Questions about the ownership of the Bears became very real when principal owner Virginia McCaskey died on Feb. 6. Chairman and owner George McCaskey and the rest of the McCaskey family are figuring out how to keep majority control of the Bears amid a heavy tax burden.
Per Peggy Kusinski of ESPN Chicago, the family is believed to have filed an extension on their inheritance and estate tax bill that was due April 15.
Because the family is not rich in assets besides ownership of the Bears, the family is expected to try and sell some of Virginia’s 22% ownership to pay the tax bill by next year. Patrick Ryan is expected to increase his shares of the Bears along with a group of outside investors that have no relation to the McKenna and Ryan families who own a minority share.
“They don’t have that kind of money coming in to pay those taxes,” Kusinski said on ESPN’s Waddle & Silvy this week. “Federal taxes will be due in nine months. So they have to take on new investors. So what I’ve been told is that Patrick Ryan’s been spending a lot of time at Halas Hall for the last six months.
“And he is likely going to be buying additional shares of the Bears, likely from Virginia, but it could also be from any of the other family members that just can’t financially even afford.
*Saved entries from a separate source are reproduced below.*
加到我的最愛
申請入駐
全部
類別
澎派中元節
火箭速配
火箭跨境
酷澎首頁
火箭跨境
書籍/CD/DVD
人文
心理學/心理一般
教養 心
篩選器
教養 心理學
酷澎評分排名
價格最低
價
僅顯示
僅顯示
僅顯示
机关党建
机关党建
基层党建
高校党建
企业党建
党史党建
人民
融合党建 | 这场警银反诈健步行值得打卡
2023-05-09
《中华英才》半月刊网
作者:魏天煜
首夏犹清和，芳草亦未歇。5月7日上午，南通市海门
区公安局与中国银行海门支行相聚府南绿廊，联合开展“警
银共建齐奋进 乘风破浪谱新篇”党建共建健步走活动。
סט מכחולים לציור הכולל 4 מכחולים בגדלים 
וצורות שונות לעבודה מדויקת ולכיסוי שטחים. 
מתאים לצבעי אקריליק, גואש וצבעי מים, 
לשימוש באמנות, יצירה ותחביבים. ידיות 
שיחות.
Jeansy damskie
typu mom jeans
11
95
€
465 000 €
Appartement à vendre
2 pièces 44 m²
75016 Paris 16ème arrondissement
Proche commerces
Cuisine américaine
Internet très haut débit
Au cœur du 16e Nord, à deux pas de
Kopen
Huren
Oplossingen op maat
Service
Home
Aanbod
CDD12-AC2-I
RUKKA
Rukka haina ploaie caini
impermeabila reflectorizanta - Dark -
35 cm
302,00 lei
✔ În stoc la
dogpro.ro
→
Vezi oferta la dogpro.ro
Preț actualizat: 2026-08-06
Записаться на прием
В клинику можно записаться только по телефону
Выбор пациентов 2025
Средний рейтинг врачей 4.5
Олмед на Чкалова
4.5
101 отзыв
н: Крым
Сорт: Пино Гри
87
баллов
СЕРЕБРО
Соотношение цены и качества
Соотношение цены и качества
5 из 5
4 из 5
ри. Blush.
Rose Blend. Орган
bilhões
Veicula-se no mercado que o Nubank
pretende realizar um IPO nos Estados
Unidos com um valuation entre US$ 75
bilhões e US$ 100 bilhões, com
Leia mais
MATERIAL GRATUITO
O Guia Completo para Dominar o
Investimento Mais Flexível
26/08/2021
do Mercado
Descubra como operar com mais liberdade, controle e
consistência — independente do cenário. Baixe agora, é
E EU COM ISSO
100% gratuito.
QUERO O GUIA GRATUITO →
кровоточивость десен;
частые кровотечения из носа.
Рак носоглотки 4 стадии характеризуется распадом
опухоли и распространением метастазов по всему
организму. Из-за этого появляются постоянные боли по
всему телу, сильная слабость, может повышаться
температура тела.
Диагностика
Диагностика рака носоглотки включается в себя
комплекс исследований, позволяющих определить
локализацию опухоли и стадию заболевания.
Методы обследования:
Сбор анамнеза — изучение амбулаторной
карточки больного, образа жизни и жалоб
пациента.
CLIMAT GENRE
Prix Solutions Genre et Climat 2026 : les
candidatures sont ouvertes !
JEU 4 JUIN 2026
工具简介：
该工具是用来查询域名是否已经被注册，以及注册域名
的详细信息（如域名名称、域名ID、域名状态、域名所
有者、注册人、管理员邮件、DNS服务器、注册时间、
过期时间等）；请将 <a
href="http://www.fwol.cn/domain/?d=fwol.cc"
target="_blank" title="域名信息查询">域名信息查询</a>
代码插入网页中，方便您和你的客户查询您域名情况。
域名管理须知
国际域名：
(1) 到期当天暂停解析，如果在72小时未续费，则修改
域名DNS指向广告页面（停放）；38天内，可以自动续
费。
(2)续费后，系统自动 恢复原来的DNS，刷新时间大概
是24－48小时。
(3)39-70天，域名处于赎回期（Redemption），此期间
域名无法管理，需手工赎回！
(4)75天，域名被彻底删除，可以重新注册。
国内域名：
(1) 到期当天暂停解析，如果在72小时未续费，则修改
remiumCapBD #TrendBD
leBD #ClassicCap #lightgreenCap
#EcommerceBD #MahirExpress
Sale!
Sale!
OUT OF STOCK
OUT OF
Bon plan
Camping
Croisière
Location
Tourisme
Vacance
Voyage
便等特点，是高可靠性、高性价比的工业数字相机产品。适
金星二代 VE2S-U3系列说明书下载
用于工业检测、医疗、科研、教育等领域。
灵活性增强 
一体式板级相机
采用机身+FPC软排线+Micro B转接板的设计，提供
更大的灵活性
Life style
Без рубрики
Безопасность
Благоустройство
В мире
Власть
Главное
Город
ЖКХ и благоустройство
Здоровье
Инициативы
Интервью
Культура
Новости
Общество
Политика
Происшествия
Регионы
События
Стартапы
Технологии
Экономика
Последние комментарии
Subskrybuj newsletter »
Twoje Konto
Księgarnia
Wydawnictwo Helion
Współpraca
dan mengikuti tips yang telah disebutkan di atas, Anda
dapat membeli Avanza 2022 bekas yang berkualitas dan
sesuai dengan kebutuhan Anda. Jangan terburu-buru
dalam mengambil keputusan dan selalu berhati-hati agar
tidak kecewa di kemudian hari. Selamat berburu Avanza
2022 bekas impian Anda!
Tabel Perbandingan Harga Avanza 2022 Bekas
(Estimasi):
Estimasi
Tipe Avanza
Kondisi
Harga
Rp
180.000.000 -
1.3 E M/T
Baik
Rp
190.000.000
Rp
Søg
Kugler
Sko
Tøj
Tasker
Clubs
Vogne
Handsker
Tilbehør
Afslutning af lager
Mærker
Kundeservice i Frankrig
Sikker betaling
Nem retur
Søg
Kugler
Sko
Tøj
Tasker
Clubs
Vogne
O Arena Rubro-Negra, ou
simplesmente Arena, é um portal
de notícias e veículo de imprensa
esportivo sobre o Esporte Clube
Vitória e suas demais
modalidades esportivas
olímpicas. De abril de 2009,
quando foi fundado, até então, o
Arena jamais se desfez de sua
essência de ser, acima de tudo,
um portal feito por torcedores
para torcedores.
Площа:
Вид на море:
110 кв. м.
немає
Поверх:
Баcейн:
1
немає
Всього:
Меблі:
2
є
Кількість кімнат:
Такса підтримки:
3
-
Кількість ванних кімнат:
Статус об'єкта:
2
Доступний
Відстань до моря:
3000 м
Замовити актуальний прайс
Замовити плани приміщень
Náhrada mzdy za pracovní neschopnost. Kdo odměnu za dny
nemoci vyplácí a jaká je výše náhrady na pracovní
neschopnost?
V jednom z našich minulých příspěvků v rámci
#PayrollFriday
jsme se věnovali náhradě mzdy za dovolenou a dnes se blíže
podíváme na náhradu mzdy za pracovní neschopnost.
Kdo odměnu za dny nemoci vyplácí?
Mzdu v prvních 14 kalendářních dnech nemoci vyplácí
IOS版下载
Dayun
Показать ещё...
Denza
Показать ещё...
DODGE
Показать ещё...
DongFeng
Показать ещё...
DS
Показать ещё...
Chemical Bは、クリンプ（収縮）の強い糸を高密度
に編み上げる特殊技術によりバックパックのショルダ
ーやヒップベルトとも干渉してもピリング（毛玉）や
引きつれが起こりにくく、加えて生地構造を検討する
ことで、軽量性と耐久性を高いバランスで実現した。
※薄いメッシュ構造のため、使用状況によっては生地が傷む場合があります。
Remember, guys, you don’t get any of that money until you pay the taxes.”
While Ryan and outside investors are expected to buy shares of the Bears, the McCaskey family will likely keep majority ownership.
“So they’re leaning on Patrick Ryan, who does have that, and if he doesn’t have it himself, he has access to it, because that’s the world that he is from. He understands that world,” Kusinski said. “The Andrew McKenna estate, the same way, but from what I’m told, it’s Patrick Ryan and his family that is really going to be putting together this group, and they will be minority shares.
“They will not become majority owners. So when George McCaskey says, we are not selling the team, the McCaskeys will remain the majority owners for sure.”
If the people they trust can help them pay their taxes.